Reconfiguration in Rapidly Tunable Transmitter, Slowly Tunable Receiver Single-Hop WDM Networks

We consider broadcast WDM networks with nodes equipped with rapidly tunable transmitters and slowly tunable receivers. The rapidly tunable transmitters provide all-optical paths among the network nodes by creating logical connections that can be changed on a packet-by-packet basis. The ability of receivers to tune, albeit slowly, is invoked only for reallocating the bandwidth in response to changes in the overall traffic pattern. Since this variation in traffic is expected to take place over larger time scales, receiver retuning will be an infrequent event, making slowly tunable receivers a cost effective solution.
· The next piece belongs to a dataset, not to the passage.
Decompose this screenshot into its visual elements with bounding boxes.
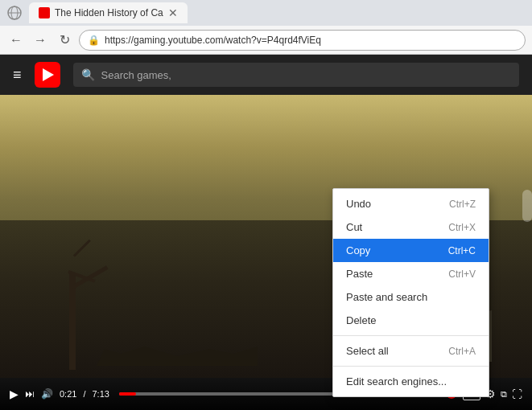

Assuming an existing assignment of receive wavelengths and some information regarding the new traffic demands, we present two approaches to obtaining a new wavelength assignment such that (a) the new traffic is balanced across the channels, and (b) the number of receivers that need to be retuned is minimized. One of our contributions is an approximation algorithm for the load balancing problem that provides for tradeoff selection, using a single parameter k, between these two conflicting goals. This algorithm leads to a scalable approach to reconfiguring the network since, in addition to providing guarantees in terms of load balancing, for certain values of parameter k, the expected number of retunings scales with the number of channels, not the number of nodes in the network.